No, says Wulff. Far from it. Few corporations actually pay a 35% current
tax bill. And MLP payouts are not
so much tax-free as tax-deferred. Besides,
corporations can pay out cash as stock buy-backs to reduce taxes for
shareholders. What, then, buoys the price of MLP units? "Overstated
valuation measures derived from incomplete and likely misleading
disclosures," Wulff says, which are "contributing to the potential
fleecing of retirement investors." One
problem, Wulff says, are the fast-rising fees raked off from MLPs by their
parent companies, who are the general partners and managers.
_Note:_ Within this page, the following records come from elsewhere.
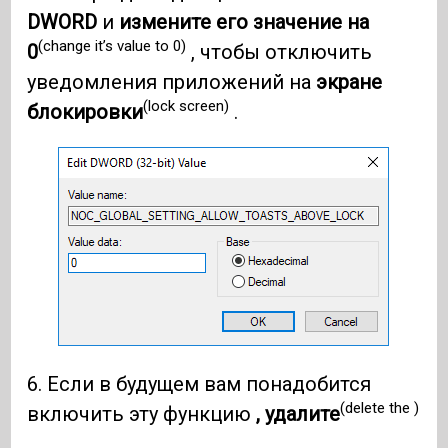
DWORD
и
измените его значение на
(change it’s value to 0)
0
, чтобы отключить
уведомления приложений на
экране
(lock screen)
блокировки
.
6. Если в будущем вам понадобится
(delete the )
включить эту функцию
, удалите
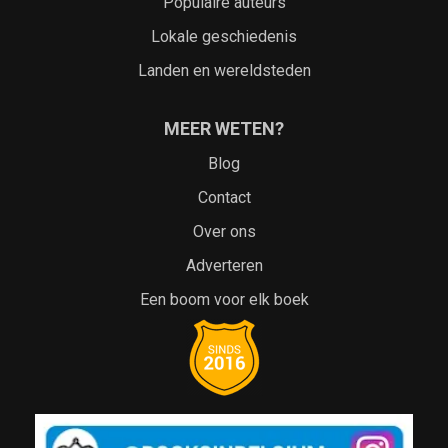
Populaire auteurs
Lokale geschiedenis
Landen en wereldsteden
MEER WETEN?
Blog
Contact
Over ons
Adverteren
Een boom voor elk boek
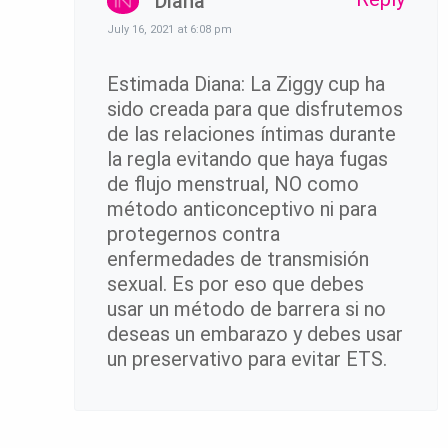
Diana
July 16, 2021 at 6:08 pm
Estimada Diana: La Ziggy cup ha
sido creada para que disfrutemos
de las relaciones íntimas durante
la regla evitando que haya fugas
de flujo menstrual, NO como
método anticonceptivo ni para
protegernos contra
enfermedades de transmisión
sexual. Es por eso que debes
usar un método de barrera si no
deseas un embarazo y debes usar
un preservativo para evitar ETS.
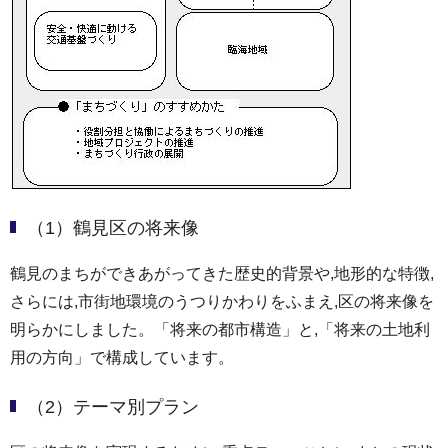
（1）鶴見区の将来像
鶴見のまちができあがってきた歴史的背景や,地形的な特徴,
さらには,市街地環境のうつりかわりをふまえ,区の将来像を
明らかにしました。「将来の都市構造」と,「将来の土地利
用の方向」で構成しています。
（2）テーマ別プラン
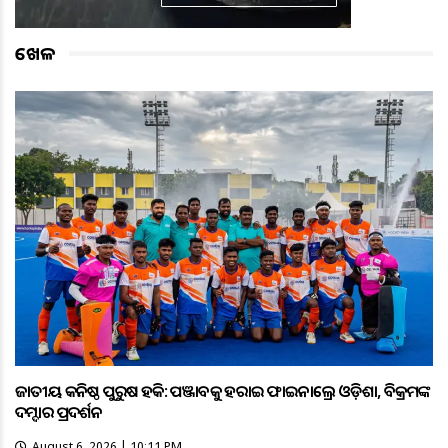
ଖେଳ
ଜାତୀୟ କନିଷ୍ଠ ପୁରୁଷ ହକି: ପଞ୍ଜାବକୁ ହରାଇ ଫାଇନାଲ୍ରେ ଓଡ଼ିଶା, ବିକ୍ରମଙ୍କ
ଦମ୍ଦାର ପ୍ରଦର୍ଶନ
August 6, 2026 | 10:11 PM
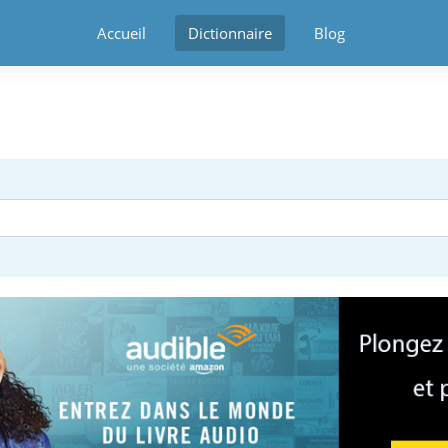
Accueil
Dictionnaire
Blog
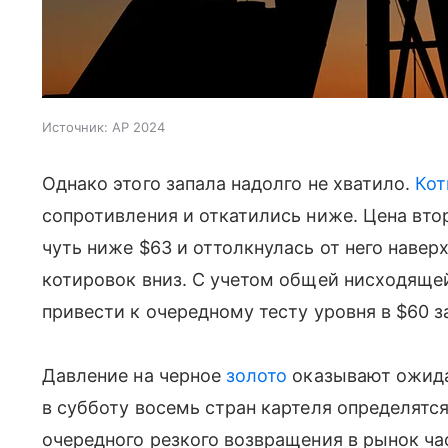
Источник:
AP 2024
Однако этого запала надолго не хватило.
Кот
сопротивления и откатились ниже. Цена вто
чуть ниже $63 и оттолкнулась от него навер
котировок вниз. С учетом общей нисходящей
привести к очередному тесту уровня в $60 
Давление на черное
золото
оказывают ожида
в субботу восемь стран картеля определятс
очередного резкого возвращения в рынок ча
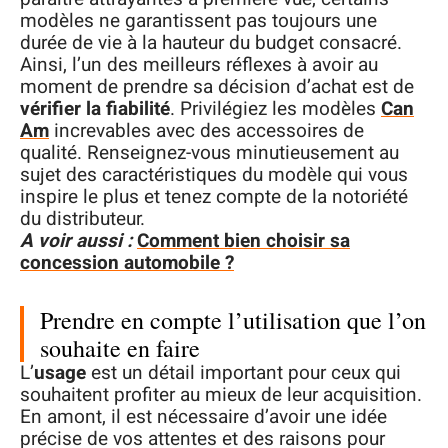
modèles ne garantissent pas toujours une
durée de vie à la hauteur du budget consacré.
Ainsi, l’un des meilleurs réflexes à avoir au
moment de prendre sa décision d’achat est de
vérifier la fiabilité
. Privilégiez les modèles
Can
Am
increvables avec des accessoires de
qualité. Renseignez-vous minutieusement au
sujet des caractéristiques du modèle qui vous
inspire le plus et tenez compte de la notoriété
du distributeur.
A voir aussi :
Comment bien choisir sa
concession automobile ?
Prendre en compte l’utilisation que l’on
souhaite en faire
L’
usage
est un détail important pour ceux qui
souhaitent profiter au mieux de leur acquisition.
En amont, il est nécessaire d’avoir une idée
précise de vos attentes et des raisons pour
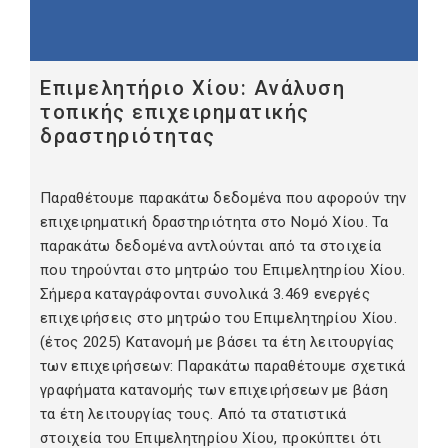
Επιμελητήριο Χίου: Aνάλυση
τοπικής επιχειρηματικής
δραστηριότητας
Παραθέτουμε παρακάτω δεδομένα που αφορούν την
επιχειρηματική δραστηριότητα στο Νομό Χίου. Τα
παρακάτω δεδομένα αντλούνται από τα στοιχεία
που τηρούνται στο μητρώο του Επιμελητηρίου Χίου.
Σήμερα καταγράφονται συνολικά 3.469 ενεργές
επιχειρήσεις στο μητρώο του Επιμελητηρίου Χίου.
(έτος 2025) Κατανομή με βάσει τα έτη λειτουργίας
των επιχειρήσεων: Παρακάτω παραθέτουμε σχετικά
γραφήματα κατανομής των επιχειρήσεων με βάση
τα έτη λειτουργίας τους. Από τα στατιστικά
στοιχεία του Επιμελητηρίου Χίου, προκύπτει ότι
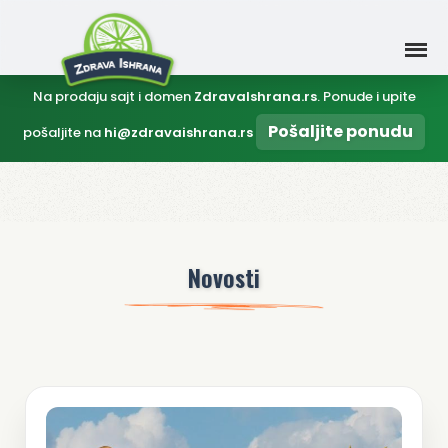
Na prodaju sajt i domen
ZdravaIshrana.rs
. Ponude i upite
Pošaljite ponudu
pošaljite na
hi@zdravaishrana.rs
Novosti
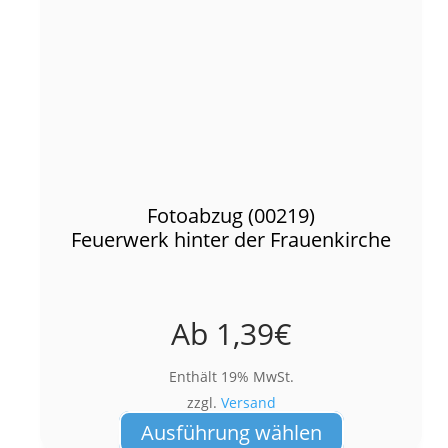
Fotoabzug (00219)
Feuerwerk hinter der Frauenkirche
Ab
1,39
€
Enthält 19% MwSt.
zzgl.
Versand
Dieses
Ausführung wählen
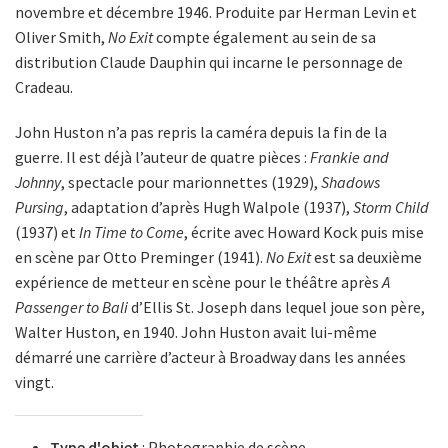
novembre et décembre 1946. Produite par Herman Levin et
Oliver Smith,
No Exit
compte également au sein de sa
distribution Claude Dauphin qui incarne le personnage de
Cradeau.
John Huston n’a pas repris la caméra depuis la fin de la
guerre. Il est déjà l’auteur de quatre pièces :
Frankie and
Johnny
, spectacle pour marionnettes (1929),
Shadows
Pursing
, adaptation d’après Hugh Walpole (1937),
Storm Child
(1937) et
In Time to Come
, écrite avec Howard Kock puis mise
en scène par Otto Preminger (1941).
No Exit
est sa deuxième
expérience de metteur en scène pour le théâtre après
A
Passenger to Bali
d’Ellis St. Joseph dans lequel joue son père,
Walter Huston, en 1940. John Huston avait lui-même
démarré une carrière d’acteur à Broadway dans les années
vingt.
Type d'objet
: Photographie de scène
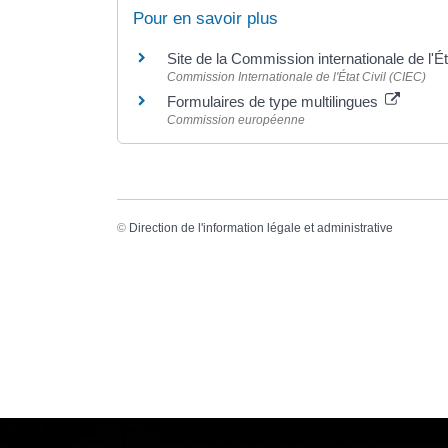
Pour en savoir plus
Site de la Commission internationale de l'É
Commission Internationale de l'État Civil (CIEC)
Formulaires de type multilingues
Commission européenne
©
Direction de l'information légale et administrative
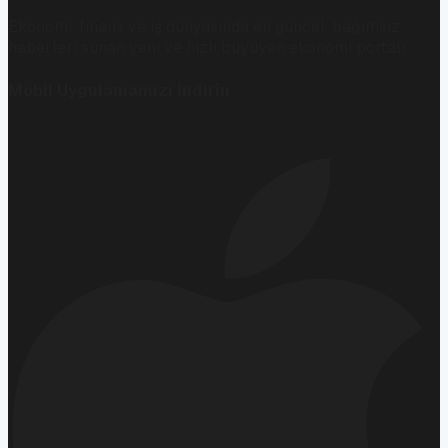
Ekonomi, finans ve iş dünyasında en güncel, bağımsız
haberleri sunan yeni ve hızlı büyüyen ekonomi portalı.
Mobil Uygulamamızı İndirin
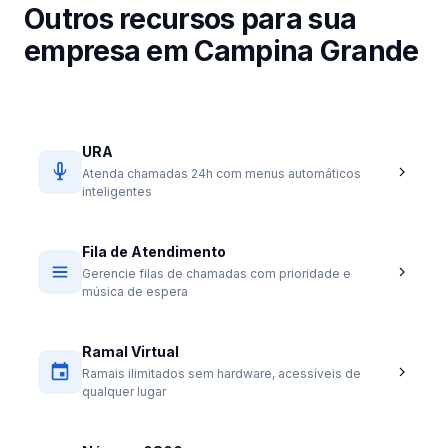
Outros recursos para sua
empresa em Campina Grande
URA
Atenda chamadas 24h com menus automáticos
inteligentes
Fila de Atendimento
Gerencie filas de chamadas com prioridade e
música de espera
Ramal Virtual
Ramais ilimitados sem hardware, acessíveis de
qualquer lugar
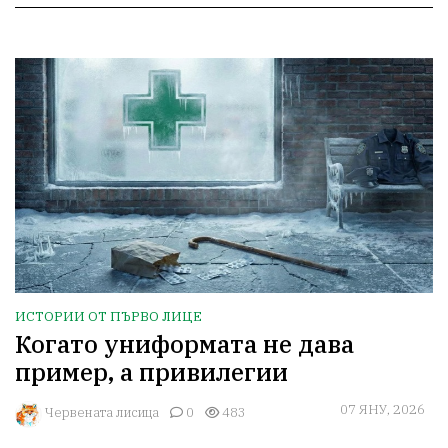
ИСТОРИИ ОТ ПЪРВО ЛИЦЕ
Когато униформата не дава
пример, а привилегии
07 ЯНУ, 2026
Червената лисица
0
483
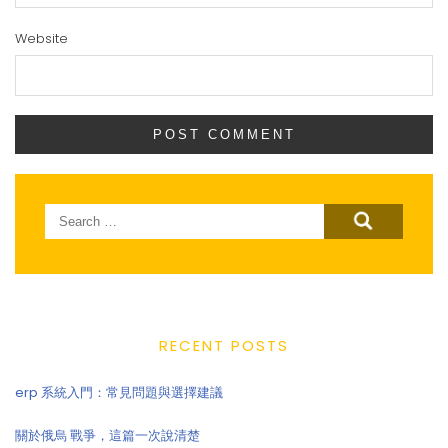
Website
Search
for:
RECENT POSTS
erp 系統入門：常見問題與選擇建議
關於俄烏 戰爭，這篇一次說清楚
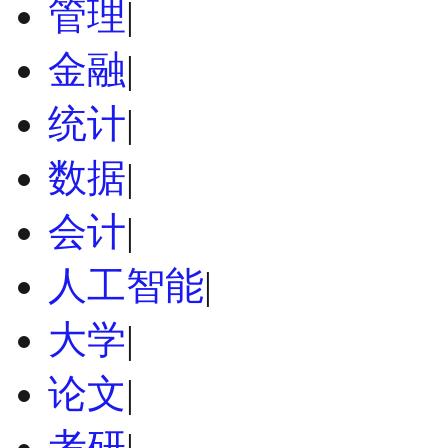
管理
|
金融
|
统计
|
数据
|
会计
|
人工智能
|
大学
|
论文
|
考研
|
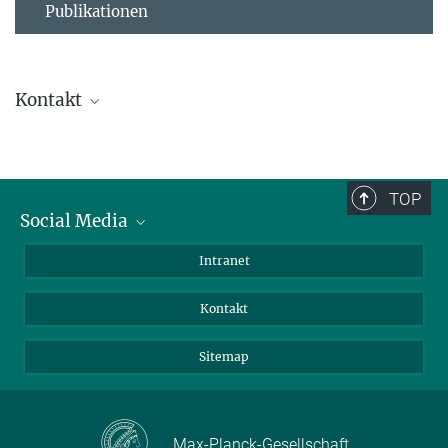
Publikationen
Kontakt
Ursula Krützfeldt
Direktionsassistenz
+ 49 4522 763-238
TOP
+49 4522 763-260
Social Media
kruetzfeldt@...
BlueSky
Intranet
Assistenz der Abteilung
LinkedIn
Kontakt
Sitemap
Max-Planck-Gesellschaft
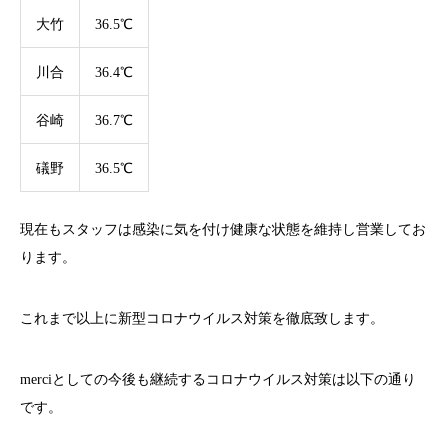
大竹
36.5℃
川合
36.4℃
谷崎
36.7℃
礒野
36.5℃
現在もスタッフは感染に気を付け健康な状態を維持し営業してお
ります。
これまで以上に新型コロナウイルス対策を徹底致します。
merci
としての今後も継続するコロナウイルス対策は以下の通り
です。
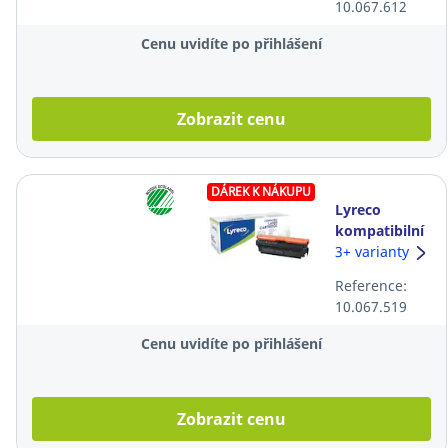
10.067.612
magenta
Cenu uvidíte po přihlášení
Zobrazit cenu
DÁREK K NÁKUPU
Lyreco
kompatibilní
toner HP
3+ varianty
508A
Reference:
(CF363A),
10.067.519
magenta
Cenu uvidíte po přihlášení
Zobrazit cenu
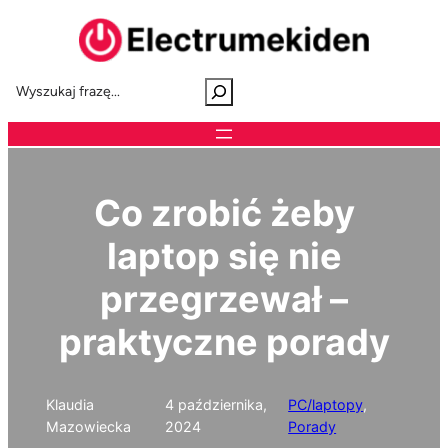
Przejdź
do
treści
S
e
a
r
c
h
Co zrobić żeby
laptop się nie
przegrzewał –
praktyczne porady
Klaudia
4 października,
PC/laptopy
, 
Mazowiecka
2024
Porady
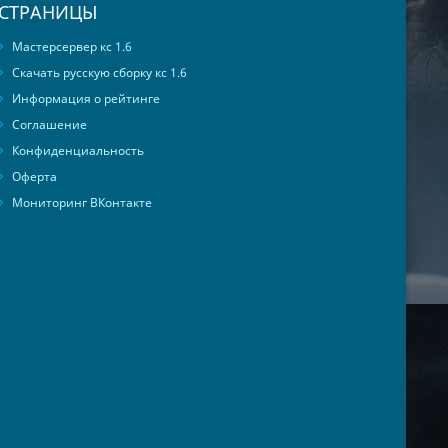
СТРАНИЦЫ
Мастерсервер кс 1.6
Скачать русскую сборку кс 1.6
Информация о рейтинге
Соглашение
Конфиденциальность
Оферта
Мониторинг ВКонтакте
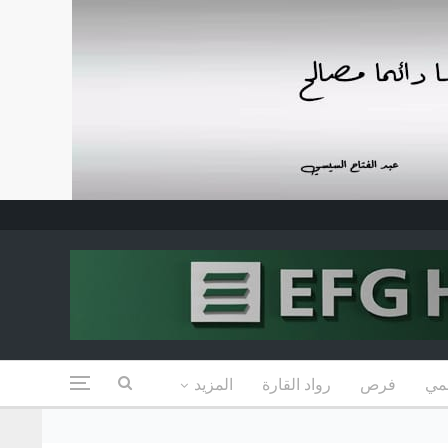
مي
فرص
رواد القارة
المزيد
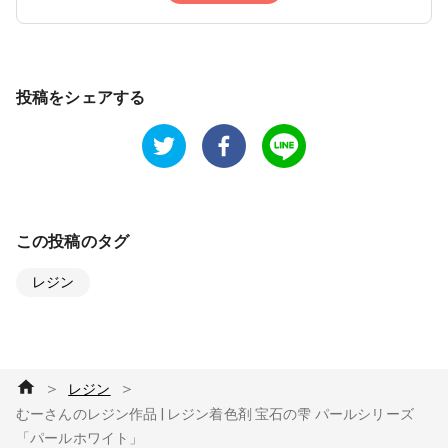
投稿をシェアする
この投稿のタグ
レジン
＞
＞
レジン
むーさんのレジン作品 | レジン着色剤 宝石の雫 パールシリーズ
「パールホワイト」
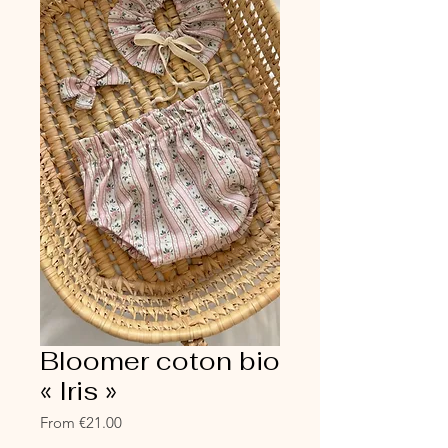
Bloomer coton bio
« Iris »
Sale
From
€21.00
Price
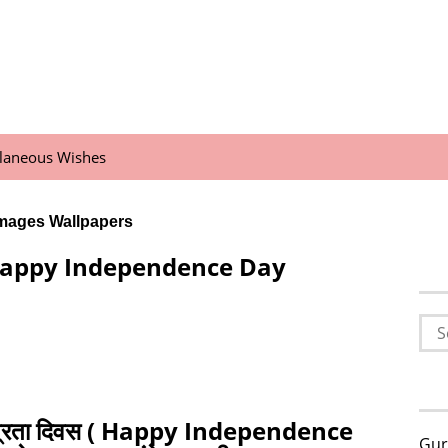
llaneous Wishes
mages Wallpapers
 Happy Independence Day
Sea
for:
ंत्रता दिवस ( Happy Independence
Gur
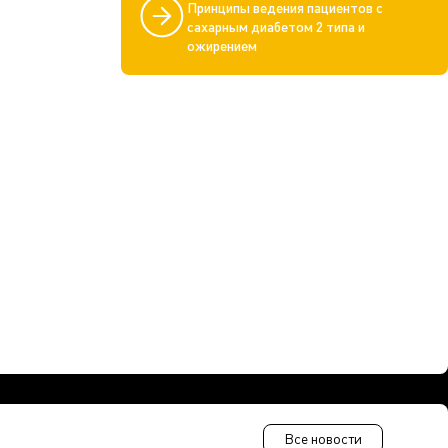
Принципы ведения пациентов с
сахарным диабетом 2 типа и
ожирением
Все новости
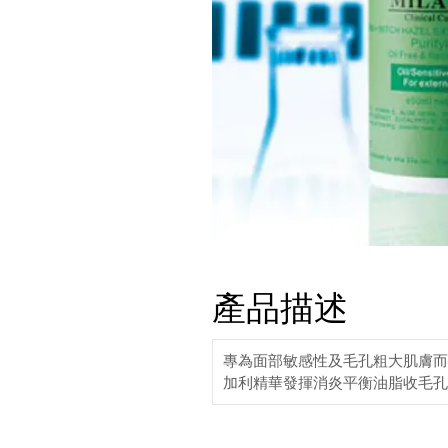
產品描述
專為面部敏感性及毛孔粗大肌膚而
加利精華發揮消炎平衡油脂收毛孔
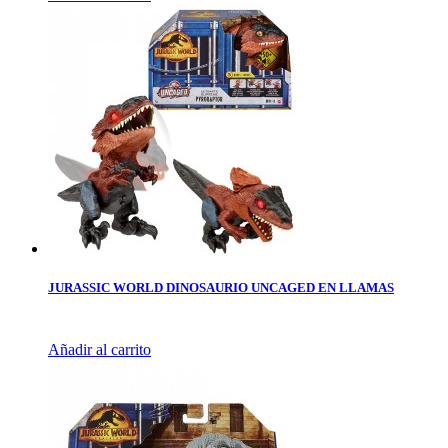
JURASSIC WORLD DINOSAURIO UNCAGED EN LLAMAS
Añadir al carrito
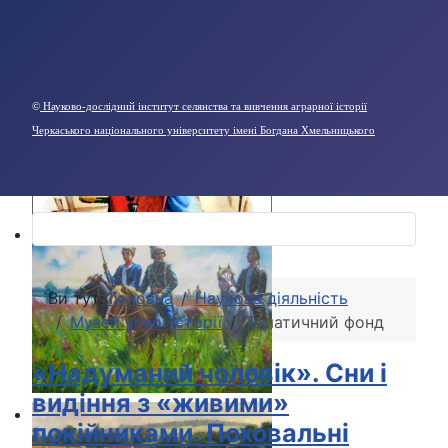
©
Науково-дослідний інститут селянства та вивчення аграрної історії
Черкаського національного університету імені Богдана Хмельницького
Ви тут:
Головна
Наукова діяльність
Музей усної історії
Тематичний фонд
«Надуманий чоловік». Сни і
видіння з «живими»
покійниками. Поховальні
These takes started out at 2% or so, matching the no-cost GP equity stake
in these deals. But GP payouts have soared due to aggressive incentive
structures that boost payments geometrically to more than 50% as distributions
to limited partners rise. Kinder
Morgan Inc, the GP of KMP, could get about 52% of KMP's expected $488-mil of net
income this year and 39% of its distributions.
El Paso will get 44% of the earnings from its MLP as general partner, and
other 21% from its subordinated LP units: limited partners will only get 35%. On
Wulff's "Greed Gauge," both companies are above other MLPs like
Enbridge, Plains, Enterprise Products and Duke's TEPPCO.
For any of these, however, "You pay the GP much more than you would
ever have paid the government" in taxes, he says. Wulff
believes per-unit profits and cash flows of MLPs must be adjusted for the
dilutive burden of these GP takes. On that basis, the real cash flow and book
value per unit for KMP and El Paso could be half what most analysts report.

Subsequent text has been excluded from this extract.